Larry Lujack grew up in Caldwell and graduated from Caldwell High School where he was an all-state quarterback. He went by Larry Blankenburg in those days. He changed to the nom de plume of Larry Lujack when he started working on Caldwell’s KCID radio in 1958.
The exact dates that Lujack worked on KGEM are uncertain, sometime between 1959 and 1963. That he was fired by station manager Bob Wiesenberger is more certain. Wiesenberger was not shy about telling the story. Lujack, always a little on the edge of decorum, allegedly made a joke on the air about the sheep he could see as he looked out the studio window. The joke involved Wiesenberger’s wife. Bob was not amused. Exit Lujack.
The dee jay eventually landed on his feet, ending up top-40 royalty in Chicago for 20 years on WLS. He wrote a book, which included the above-mentioned story, called Superjock, and was inducted into a couple of national broadcasting halls of fame.
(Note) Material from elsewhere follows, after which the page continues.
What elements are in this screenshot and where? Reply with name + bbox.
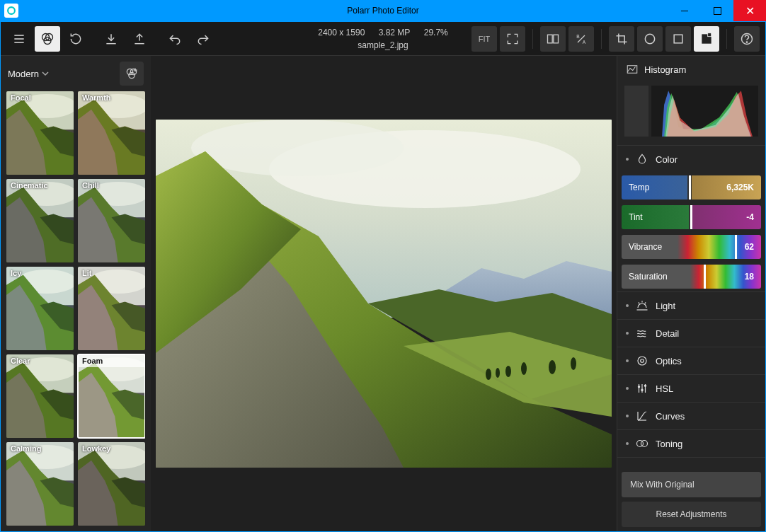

Lujack, who attended the College of Idaho and Washington State University, passed away in 2013 at the age of 73.
The other star to come out of KGEM was Marty Martin. He was probably the most famous country western star you never heard of.
Martin started working on KGEM in about 1963 and was on the air until 1970. He was all over the valley with remote broadcasts for the station and with his own dance band. He emceed everything that came along. For a time he hosted an Idaho talent show on KTVB called—get ready to cringe—“Idahoedown.”
In 1964 Martin was honored by the Grand Ole Opry as “Mr. Deejay USA.” He made several trips back to Tennessee and became friends with Willie Nelson. I’m name dropping here, because it was that name—Willie—that Martin eventually took as his stage name. He often told the story of driving along next to a rolling freight train and spotting a hobo who looked like Willie Nelson riding in one of the boxcars. The phrase Boxcar Willie came to mind. As soon as he could he put that in a song with the same title, bringing it out in 1970. It didn’t sell all that well, but it got some notice locally, and he adopted the name and persona.
Do you remember “The Gong Show”? Well, irritating as that memory might be, it was a break for the newly named Boxcar Willie when he won the competition. He sang well and dressed as a down-and-out hobo to complete the look, which fit the show perfectly.
Europe loved Boxcar Willie better than this country did. In the late 70s you’d see occasional TV ads for his albums touting his European popularity. That didn’t immediately translate into success in the USA, but he did have ten records hit the country Hot 100 between 1980 and 1984. The most successful of them was a song called “Bad News” that made it to number 36.
In 1981 he became a member of the Grand Ole Opry. Then, in 1985, he did something that was probably considered crazy at the time. He purchased a theater in Branson, Missouri and began performing there for ever-increasing crowds. He was one of the first to recognize the potential of Branson as a country music venue.
Boxcar Willie performed regularly Branson until his death there at age 67 in 1999.